Um die Gesetzesänderungen anzustoßen, haben die Beiräte Bundestagsabgeordnete aus der Region eingeladen und von ihnen Rückendeckung für ihre Pläne bekommen. „Es bestand eine parteiübergreifende Einigkeit hinsichtlich der Problemanalyse und dass das Problem durch den Gesetzgeber gelöst werden müsse“, sagte Bundestagsabgeordneter Alexander Neu (Die Linke).

„Die Vorschläge des Jobcenters Rhein-Sieg sind durchdacht und sinnvoll, um bestehende Hürden für arbeitslose Menschen abzubauen, die eine Berufsausbildung nachholen wollen“, sagte Sebastian Hartmann (SPD), Vorsitzender der SPD Nordrhein-Westfalen und Bundestagsabgeordneter. Er will sich für eine entsprechende Änderung des Sozialgesetzbuches einsetzen.
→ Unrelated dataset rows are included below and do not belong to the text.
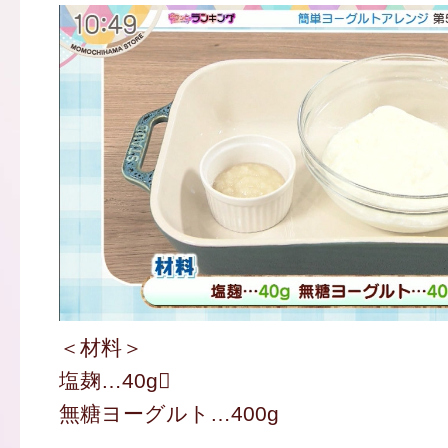
＜材料＞
塩麹…40g
無糖ヨーグルト…400g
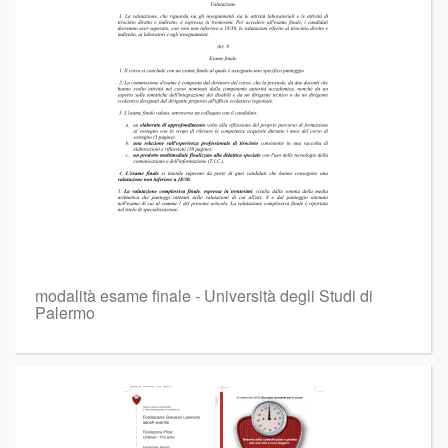
modalità esame finale - Università degli Studi di
Palermo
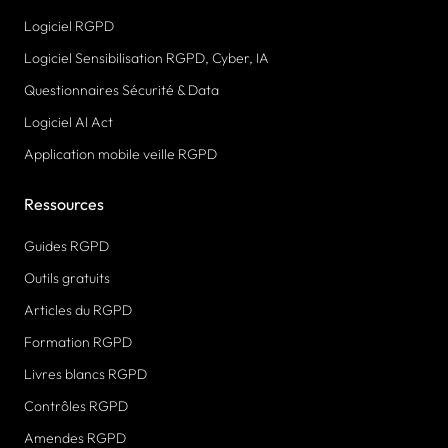
Logiciel RGPD
Logiciel Sensibilisation RGPD, Cyber, IA
Questionnaires Sécurité & Data
Logiciel AI Act
Application mobile veille RGPD
Ressources
Guides RGPD
Outils gratuits
Articles du RGPD
Formation RGPD
Livres blancs RGPD
Contrôles RGPD
Amendes RGPD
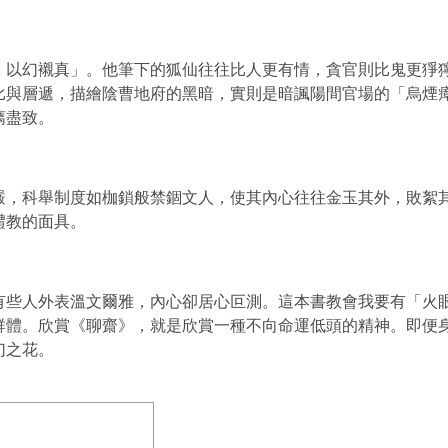
，以幻襯真
」。他筆下的狐仙往往比人更有情，貪官則比鬼更猙
比
與
層遞
，描繪陰曹地府的黑暗，實則是暗諷陽間官場的「
烏煙
漓盡致
。
嚴，科舉制度如枷鎖般禁錮文人，使其內心往往
金玉其外，敗絮
禮教的面具。
有些人外表
溫文爾雅
，內心卻
居心叵測
。這本書教會我要有「火
群體。欣賞《聊齋》，就是欣賞一種不向命運低頭的精神。即便
幻之花。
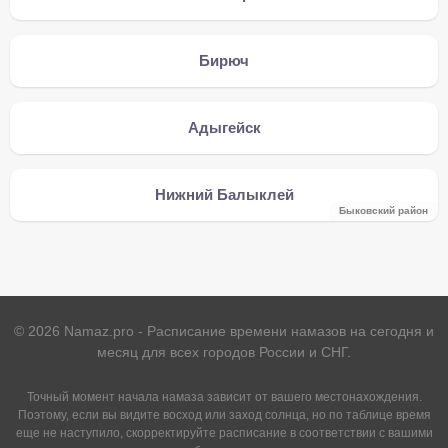
Бирюч
Адыгейск
Нижний Балыклей
Быковский район
©
2026
Namaz.pro - Расписание времени намазов на сегодня и
месяц для всех городов России и СНГ.
Точный момент начала намаза зависит от вашего местонахождения.
Поэтому, если вы видите восход или заход солнца, но по таблице время
еще не наступило, скорректируйте расписание в соответствии с вашими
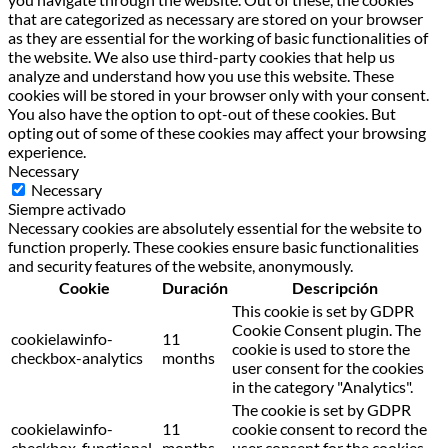
that are categorized as necessary are stored on your browser
as they are essential for the working of basic functionalities of
the website. We also use third-party cookies that help us
analyze and understand how you use this website. These
cookies will be stored in your browser only with your consent.
You also have the option to opt-out of these cookies. But
opting out of some of these cookies may affect your browsing
experience.
Necessary
Necessary
Siempre activado
Necessary cookies are absolutely essential for the website to
function properly. These cookies ensure basic functionalities
and security features of the website, anonymously.
Cookie
Duración
Descripción
This cookie is set by GDPR
Cookie Consent plugin. The
cookielawinfo-
11
cookie is used to store the
checkbox-analytics
months
user consent for the cookies
in the category "Analytics".
The cookie is set by GDPR
cookielawinfo-
11
cookie consent to record the
checkbox-functional
months
user consent for the cookies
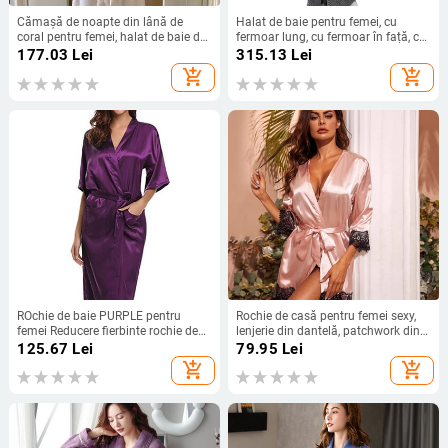
Cămașă de noapte din lână de
Halat de baie pentru femei, cu
coral pentru femei, halat de baie de
fermoar lung, cu fermoar în față, cu
flanel îngroșat de iarnă, cămașă de
buzunare, halate de baie calde și
177.03
Lei
315.13
Lei
noapte sexy pentru femei, pijama
moi, cu fermoar, pentru femei,
add_shopping_cart
add_shopping_cart
dintr-o singură piesă, haină de
cămașă de noapte, haine de noapte
acasă
ROchie de baie PURPLE pentru
Rochie de casă pentru femei sexy,
femei Reducere fierbinte rochie de
lenjerie din dantelă, patchwork din
baie kimono din mătase artificială
satin, set de haine de noapte,
125.67
Lei
79.95
Lei
halat de baie sexy pentru femeie
ocazional, halat de baie, kimono,
add_shopping_cart
add_shopping_cart
cămașă de noapte pijama mărime
cămașă de noapte
SML XL XXL XXXL Zh02A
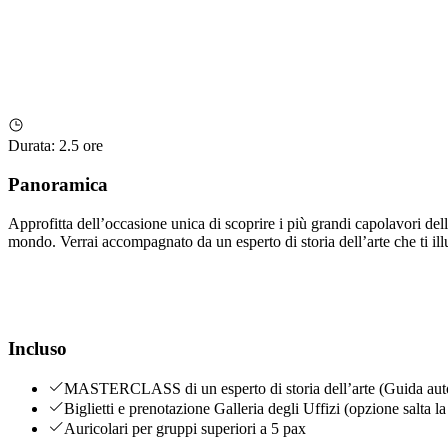
Durata
:
2.5 ore
Panoramica
Approfitta dell’occasione unica di scoprire i più grandi capolavori dell
mondo. Verrai accompagnato da un esperto di storia dell’arte che ti illu
Incluso
MASTERCLASS di un esperto di storia dell’arte (Guida autor
Biglietti e prenotazione Galleria degli Uffizi (opzione salta l
Auricolari per gruppi superiori a 5 pax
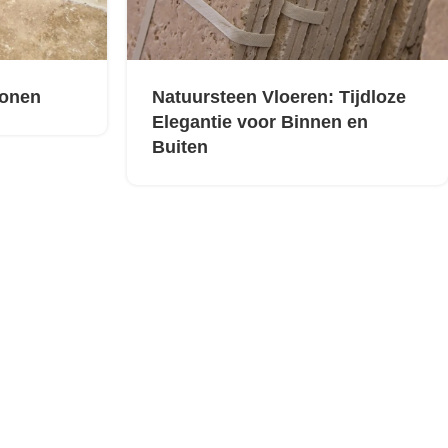
ronen
Natuursteen Vloeren: Tijdloze
Elegantie voor Binnen en
Buiten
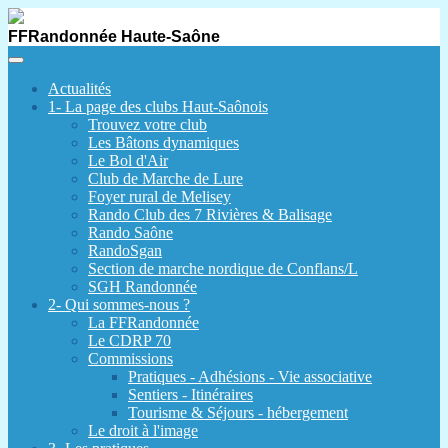
FFRandonnée Haute-Saône
Actualités
1- La page des clubs Haut-Saônois
Trouvez votre club
Les Bâtons dynamiques
Le Bol d'Air
Club de Marche de Lure
Foyer rural de Melisey
Rando Club des 7 Rivières & Balisage
Rando Saône
RandoSgan
Section de marche nordique de Conflans/L
SGH Randonnée
2- Qui sommes-nous ?
La FFRandonnée
Le CDRP 70
Commissions
Pratiques - Adhésions - Vie associative
Sentiers - Itinéraires
Tourisme & Séjours - hébergement
Le droit à l'image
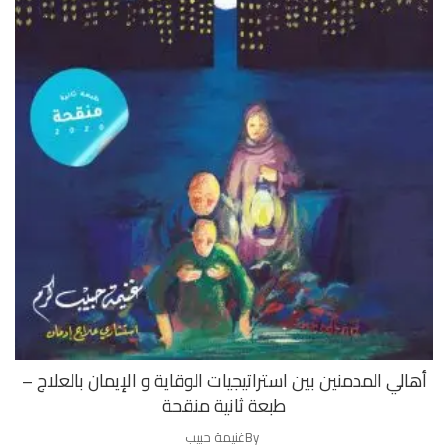
أهالي المدمنين بين استراتيجيات الوقاية و الإيمان بالعلاج –
طبعة ثانية منقحة
By
غنيمة حبيب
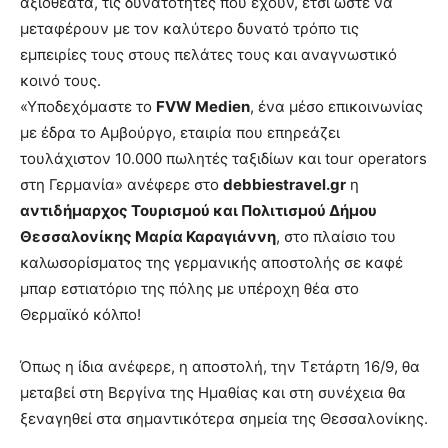
αξιοθέατα, τις δυνατότητες που έχουν, έτσι ώστε να
μεταφέρουν με τον καλύτερο δυνατό τρόπο τις
εμπειρίες τους στους πελάτες τους και αναγνωστικό
κοινό τους.
«Υποδεχόμαστε το
FVW Medien
, ένα μέσο επικοινωνίας
με έδρα το Αμβούργο, εταιρία που επηρεάζει
τουλάχιστον 10.000 πωλητές ταξιδίων και tour operators
στη Γερμανία» ανέφερε στο
debbiestravel.gr
η
αντιδήμαρχος Τουρισμού και Πολιτισμού Δήμου
Θεσσαλονίκης Μαρία Καραγιάννη
, στο πλαίσιο του
καλωσορίσματος της γερμανικής αποστολής σε καφέ
μπαρ εστιατόριο της πόλης με υπέροχη θέα στο
Θερμαϊκό κόλπο!
Όπως η ίδια ανέφερε, η αποστολή, την Τετάρτη 16/9, θα
μεταβεί στη Βεργίνα της Ημαθίας και στη συνέχεια θα
ξεναγηθεί στα σημαντικότερα σημεία της Θεσσαλονίκης.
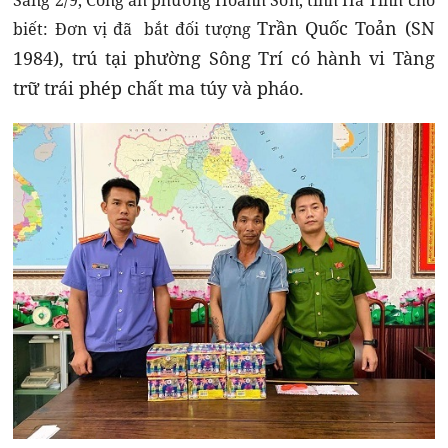
Sáng 2/9, Công an phường Hoành Sơn, tỉnh Hà Tĩnh cho
Trần Quốc Toản (SN
biết: Đơn vị đã bắt đối tượng
1984), trú tại phường Sông Trí có hành vi Tàng
trữ trái phép chất ma túy và pháo.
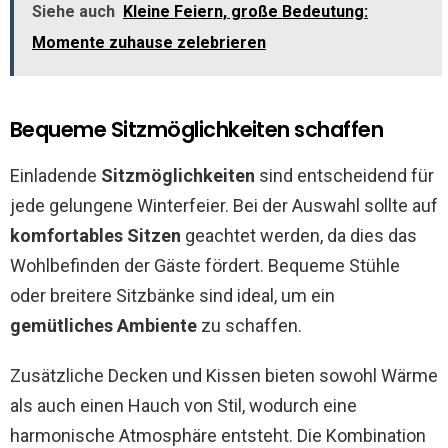
Siehe auch
Kleine Feiern, große Bedeutung:
Momente zuhause zelebrieren
Bequeme Sitzmöglichkeiten schaffen
Einladende
Sitzmöglichkeiten
sind entscheidend für
jede gelungene Winterfeier. Bei der Auswahl sollte auf
komfortables Sitzen
geachtet werden, da dies das
Wohlbefinden der Gäste fördert. Bequeme Stühle
oder breitere Sitzbänke sind ideal, um ein
gemütliches Ambiente
zu schaffen.
Zusätzliche Decken und Kissen bieten sowohl Wärme
als auch einen Hauch von Stil, wodurch eine
harmonische Atmosphäre entsteht. Die Kombination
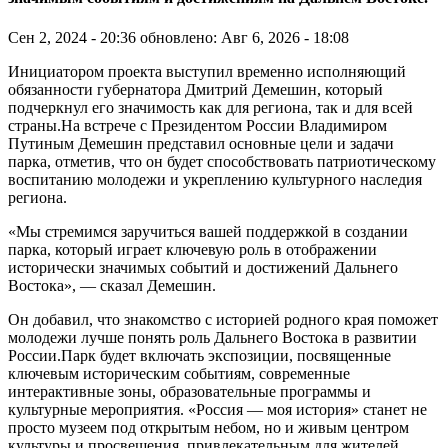
Сен 2, 2024 - 20:36
обновлено: Авг 6, 2026 - 18:08
Инициатором проекта выступил временно исполняющий
обязанности губернатора Дмитрий Демешин, который
подчеркнул его значимость как для региона, так и для всей
страны.На встрече с Президентом России Владимиром
Путиным Демешин представил основные цели и задачи
парка, отметив, что он будет способствовать патриотическому
воспитанию молодежи и укреплению культурного наследия
региона.
«Мы стремимся заручиться вашей поддержкой в создании
парка, который играет ключевую роль в отображении
исторически значимых событий и достижений Дальнего
Востока», — сказал Демешин.
Он добавил, что знакомство с историей родного края поможет
молодежи лучше понять роль Дальнего Востока в развитии
России.Парк будет включать экспозиции, посвященные
ключевым историческим событиям, современные
интерактивные зоны, образовательные программы и
культурные мероприятия. «Россия — моя история» станет не
просто музеем под открытым небом, но и живым центром
культуры и просвещения, привлекательным для жителей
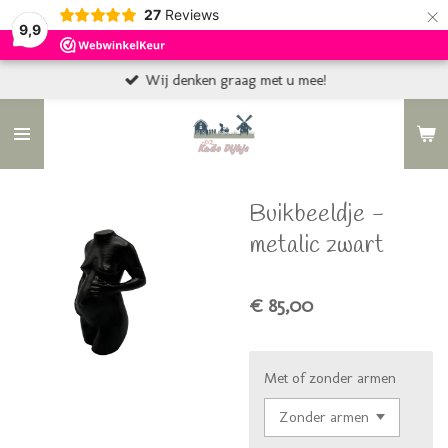
×
27
Reviews
9,9
Wij denken graag met u mee!
Buikbeeldje -
metalic zwart
€ 85,00
Met of zonder armen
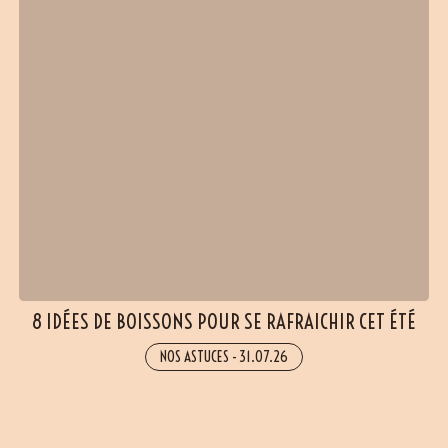
8 IDÉES DE BOISSONS POUR SE RAFRAICHIR CET ÉTÉ
NOS ASTUCES
-
31.07.26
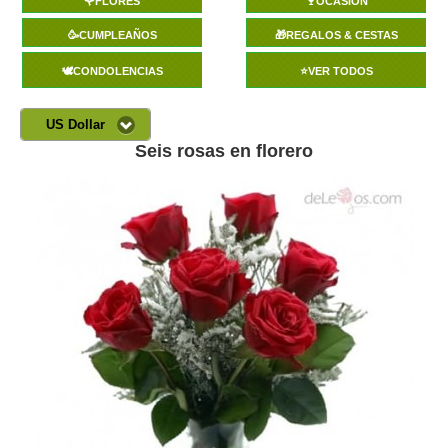
🌹FLORES
🍷OCASIÓN
🥳CUMPLEAÑOS
🎁REGALOS & CESTAS
🕊️CONDOLENCIAS
⭐VER TODOS
US Dollar
Seis rosas en florero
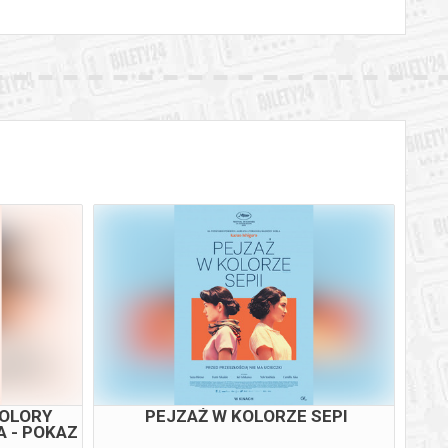
KOLORY
PEJZAŻ W KOLORZE SEPI
NO
A - POKAZ
WY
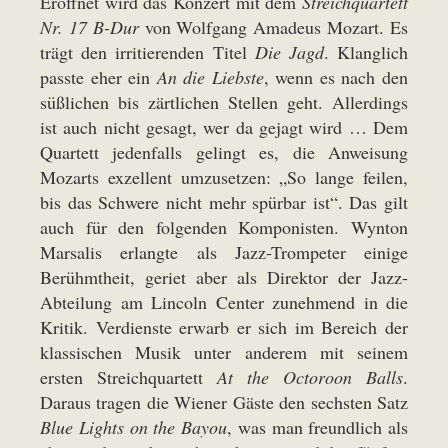
Eröffnet wird das Konzert mit dem
Streichquartett
Nr. 17 B-Dur
von Wolfgang Amadeus Mozart. Es
trägt den irritierenden Titel
Die Jagd
. Klanglich
passte eher ein
An die Liebste
, wenn es nach den
süßlichen bis zärtlichen Stellen geht. Allerdings
ist auch nicht gesagt, wer da gejagt wird … Dem
Quartett jedenfalls gelingt es, die Anweisung
Mozarts exzellent umzusetzen: „So lange feilen,
bis das Schwere nicht mehr spürbar ist“. Das gilt
auch für den folgenden Komponisten. Wynton
Marsalis erlangte als Jazz-Trompeter einige
Berühmtheit, geriet aber als Direktor der Jazz-
Abteilung am Lincoln Center zunehmend in die
Kritik. Verdienste erwarb er sich im Bereich der
klassischen Musik unter anderem mit seinem
ersten Streichquartett
At the Octoroon Balls
.
Daraus tragen die Wiener Gäste den sechsten Satz
Blue Lights on the Bayou
, was man freundlich als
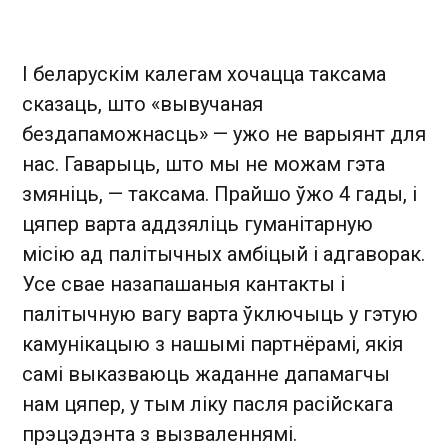
І беларускім калегам хочацца таксама
сказаць, што «вывучаная
бездапаможнасць» — ужо не варыянт для
нас. Гаварыць, што мы не можам гэта
змяніць, — таксама. Прайшо ўжо 4 гады, і
цяпер варта аддзяліць гуманітарную
місію ад палітычных амбіцый і адгаворак.
Усе свае назапашаныя кантакты і
палітычную вагу варта ўключыць у гэтую
камунікацыю з нашымі партнёрамі, якія
самі выказваюць жаданне дапамагчы
нам цяпер, у тым ліку пасля расійскага
прэцэдэнта з вызваленнямі.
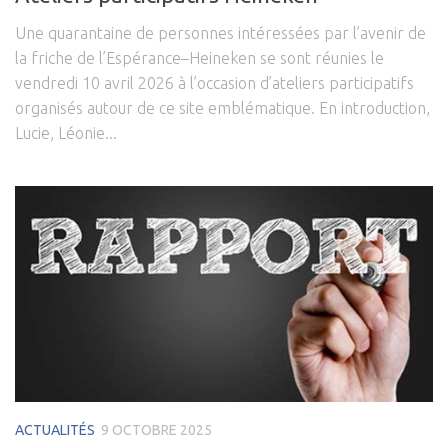
Une quarantaine de personnes intéressées par l’avenir de
la friche de l’Espérance–Heineken se sont réunies le
vendredi 10 avril 2026 à l’occasion d’ateliers participatifs
organisés autour de ce site emblématique. En introduction,
Lucie, Léonie...
ACTUALITÉS
9 OCTOBRE 2025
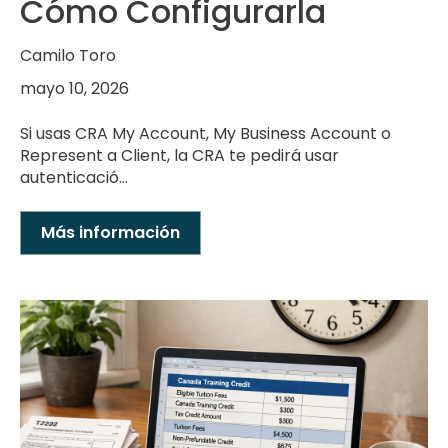
Cómo Configurarla
Camilo Toro
mayo 10, 2026
Si usas CRA My Account, My Business Account o
Represent a Client, la CRA te pedirá usar
autenticació...
Más información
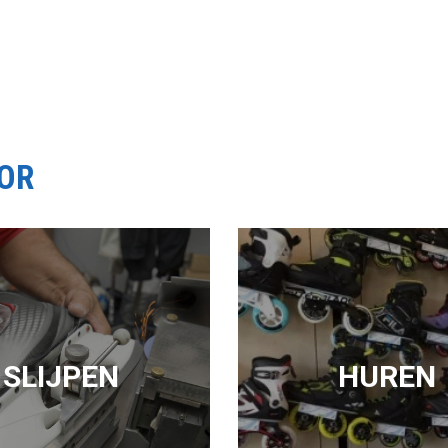
OOR
SLIJPEN
HUREN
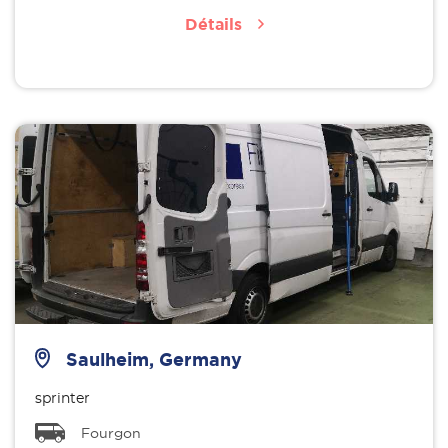
Détails
Saulheim, Germany
sprinter
Fourgon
Auch ein Pilotprojekt zur Prüfung einer Änderung könne er sich in der Region Bonn/Rhein-Sieg gut vorstellen.

Für die CDU-Bundestagsabgeordnete Elisabeth Winkelmeier-Becker haben die Beispiele aus der Praxis des Jobcenters eines gezeigt: „Wenn Menschen erst im zweiten Anlauf und in späteren Jahren eine Berufsausbildung absolvieren können, brauchen sie oft längere und flexiblere Ausbildungszeiten und eine finanzielle Unterstützung, die ihrer besonderen Lebenssituation Rechnung trägt.“ Davon könnten zum Beispiel junge Frauen profitieren, die schon Kinder haben und deshalb ihre Berufsausbildung zurückstellen mussten.

Auch die FDP-Bundesstagsabgeordnete Nicole Westig will die Forderung nach der Einführung einer Förderfähigkeit auch für dreijährige, das heißt nicht verkürzte, Umschulungen unterstützen. Sie könne sich für die betroffenen Personen eine ähnliche Regelung des Mehrbedarfs, wie sie für die Grundsicherung im Alter und voll erwerbsgeminderte Menschen gilt, vorstellen.